Mind Of My Mind by Octavia Butler
In Mind Of My Mind, Octavia Butler has written a straight up, linear, accessible and exciting science fiction story about telepathy that could happen in your own backyard – if your backyard was an L.A. ghetto anyway. This novel is in fact so accessible that for most of it I didn’t realize I was reading the second book in a series.
Although Mary, a teenage telepath, is the main character of Mind Of My Mind, the central thread of the Patternist series is actually about Mary’s “father” Doro, a four-thousand-year-old immortal with psionic abilities so strong he can live forever by transferring to a new body at will. For thousands of years, Doro has sought out telepaths around the world, collecting them, ruling them, and ultimately breeding them to strengthen the genetic lines of inherited psionic abilities.
Mary is a black teenager living in the ghetto with a prostitute mother, but she is the product of one of Doro’s strongest bloodlines, and scared but excited to find out what abilities she has inherited when they start to become active around age 18. Themes of racism are subtly explored simply by virtue of setting the book in South Central Los Angeles. But when the book moves from the physical world of the streets to the mental world of telepathic powers, prejudices continue to be examined as the oppressed suddenly gain access to their dormant telepathic powers and are in a position to become the oppressors.
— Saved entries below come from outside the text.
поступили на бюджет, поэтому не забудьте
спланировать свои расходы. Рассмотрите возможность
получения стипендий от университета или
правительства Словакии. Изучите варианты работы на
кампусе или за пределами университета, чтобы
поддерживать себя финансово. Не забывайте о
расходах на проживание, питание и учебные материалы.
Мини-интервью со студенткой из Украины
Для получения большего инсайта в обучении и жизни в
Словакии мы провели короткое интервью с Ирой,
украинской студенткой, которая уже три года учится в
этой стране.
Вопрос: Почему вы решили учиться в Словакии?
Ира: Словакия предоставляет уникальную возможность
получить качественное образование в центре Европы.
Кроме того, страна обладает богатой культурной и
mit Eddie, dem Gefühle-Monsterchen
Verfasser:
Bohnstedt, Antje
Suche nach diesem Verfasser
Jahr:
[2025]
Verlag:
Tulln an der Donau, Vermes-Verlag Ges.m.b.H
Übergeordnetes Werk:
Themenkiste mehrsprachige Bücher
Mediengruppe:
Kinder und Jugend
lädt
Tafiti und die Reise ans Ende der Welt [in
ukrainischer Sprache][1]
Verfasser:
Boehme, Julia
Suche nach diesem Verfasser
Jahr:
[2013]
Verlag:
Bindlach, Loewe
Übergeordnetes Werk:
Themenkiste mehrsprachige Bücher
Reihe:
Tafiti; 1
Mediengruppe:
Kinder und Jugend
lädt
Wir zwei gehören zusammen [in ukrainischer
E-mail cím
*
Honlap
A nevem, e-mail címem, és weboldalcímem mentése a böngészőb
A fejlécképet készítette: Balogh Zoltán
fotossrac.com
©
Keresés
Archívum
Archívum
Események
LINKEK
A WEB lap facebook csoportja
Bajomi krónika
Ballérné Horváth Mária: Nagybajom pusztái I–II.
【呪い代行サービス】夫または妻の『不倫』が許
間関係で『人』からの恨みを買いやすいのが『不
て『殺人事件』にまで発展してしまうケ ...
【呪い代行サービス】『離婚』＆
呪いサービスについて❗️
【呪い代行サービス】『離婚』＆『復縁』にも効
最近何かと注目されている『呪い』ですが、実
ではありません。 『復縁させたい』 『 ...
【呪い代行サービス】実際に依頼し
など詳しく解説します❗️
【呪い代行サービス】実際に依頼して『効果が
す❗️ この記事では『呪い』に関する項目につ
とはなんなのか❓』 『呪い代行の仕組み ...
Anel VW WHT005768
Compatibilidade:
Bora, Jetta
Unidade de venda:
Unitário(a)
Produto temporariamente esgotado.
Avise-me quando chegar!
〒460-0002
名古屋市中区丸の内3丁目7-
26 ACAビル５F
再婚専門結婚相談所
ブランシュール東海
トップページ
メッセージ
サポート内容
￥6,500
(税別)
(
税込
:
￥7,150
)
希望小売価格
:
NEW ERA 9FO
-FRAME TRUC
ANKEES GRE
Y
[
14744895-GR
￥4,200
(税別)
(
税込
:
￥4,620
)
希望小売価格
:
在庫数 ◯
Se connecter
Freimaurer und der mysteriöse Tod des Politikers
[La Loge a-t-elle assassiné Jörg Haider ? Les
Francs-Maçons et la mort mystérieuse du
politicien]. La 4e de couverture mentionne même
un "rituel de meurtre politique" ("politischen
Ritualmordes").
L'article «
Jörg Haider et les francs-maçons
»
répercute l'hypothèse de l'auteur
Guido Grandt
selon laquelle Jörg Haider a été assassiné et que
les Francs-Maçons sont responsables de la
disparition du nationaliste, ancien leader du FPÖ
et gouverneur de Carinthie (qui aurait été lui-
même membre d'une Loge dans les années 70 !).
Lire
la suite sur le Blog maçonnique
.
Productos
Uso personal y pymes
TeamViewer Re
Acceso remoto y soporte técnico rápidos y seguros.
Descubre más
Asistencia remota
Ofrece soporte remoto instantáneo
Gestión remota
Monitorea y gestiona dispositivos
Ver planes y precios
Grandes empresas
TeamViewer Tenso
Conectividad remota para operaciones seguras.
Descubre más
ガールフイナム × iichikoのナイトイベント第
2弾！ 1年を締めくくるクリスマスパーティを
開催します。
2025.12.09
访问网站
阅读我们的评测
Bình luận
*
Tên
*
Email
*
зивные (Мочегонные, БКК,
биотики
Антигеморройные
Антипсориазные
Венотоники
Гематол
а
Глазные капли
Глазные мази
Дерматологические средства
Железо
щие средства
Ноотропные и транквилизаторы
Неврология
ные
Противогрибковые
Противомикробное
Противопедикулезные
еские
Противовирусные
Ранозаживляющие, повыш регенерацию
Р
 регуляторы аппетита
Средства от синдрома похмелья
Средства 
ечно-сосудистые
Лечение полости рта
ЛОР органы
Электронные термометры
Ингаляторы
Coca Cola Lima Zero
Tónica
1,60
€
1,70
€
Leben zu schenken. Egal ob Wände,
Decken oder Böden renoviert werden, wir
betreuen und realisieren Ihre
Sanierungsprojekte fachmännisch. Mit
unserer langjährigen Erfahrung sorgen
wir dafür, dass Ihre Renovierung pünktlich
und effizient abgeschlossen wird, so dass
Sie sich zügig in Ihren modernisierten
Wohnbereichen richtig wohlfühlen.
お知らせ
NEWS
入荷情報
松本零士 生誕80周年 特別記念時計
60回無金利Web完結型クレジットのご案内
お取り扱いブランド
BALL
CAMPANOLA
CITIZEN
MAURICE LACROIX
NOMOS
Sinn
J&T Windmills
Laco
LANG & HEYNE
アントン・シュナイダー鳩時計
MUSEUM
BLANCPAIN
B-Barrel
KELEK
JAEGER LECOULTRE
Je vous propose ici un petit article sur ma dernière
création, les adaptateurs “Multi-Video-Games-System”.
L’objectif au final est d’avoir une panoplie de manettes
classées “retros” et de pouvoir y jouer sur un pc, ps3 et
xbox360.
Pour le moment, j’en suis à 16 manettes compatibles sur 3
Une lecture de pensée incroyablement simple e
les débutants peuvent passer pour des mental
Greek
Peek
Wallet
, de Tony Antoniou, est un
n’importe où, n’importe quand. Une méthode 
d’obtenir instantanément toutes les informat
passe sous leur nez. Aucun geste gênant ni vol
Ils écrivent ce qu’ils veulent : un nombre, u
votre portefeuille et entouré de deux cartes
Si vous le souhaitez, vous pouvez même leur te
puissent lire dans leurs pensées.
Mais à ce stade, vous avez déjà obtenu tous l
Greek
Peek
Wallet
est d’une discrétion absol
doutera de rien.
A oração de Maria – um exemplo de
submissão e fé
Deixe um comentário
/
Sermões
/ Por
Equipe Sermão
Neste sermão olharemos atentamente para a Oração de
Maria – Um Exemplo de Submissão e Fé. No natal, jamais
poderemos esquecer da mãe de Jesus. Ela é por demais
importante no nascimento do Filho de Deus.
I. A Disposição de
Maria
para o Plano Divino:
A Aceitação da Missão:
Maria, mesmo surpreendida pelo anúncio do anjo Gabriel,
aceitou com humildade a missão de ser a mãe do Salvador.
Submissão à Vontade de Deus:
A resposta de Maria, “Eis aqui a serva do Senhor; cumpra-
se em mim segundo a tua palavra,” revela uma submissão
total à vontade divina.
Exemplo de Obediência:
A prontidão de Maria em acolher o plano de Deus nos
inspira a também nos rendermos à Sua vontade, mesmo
If a random book from this series was this accessible and this exciting, then I am definitely reading the rest of them.
For four thousand years, an immortal has spread the seeds of an evolutionary master race, using the downtrodden of the underclass as his private breeding stock. But now a young ghetto telepath has found the way to awaken – and rule – her superhuman kind, igniting a psychic battle from L.A. mansions to South Central slums, as she challenges her creator for the right to free her people … and enslave the Earth.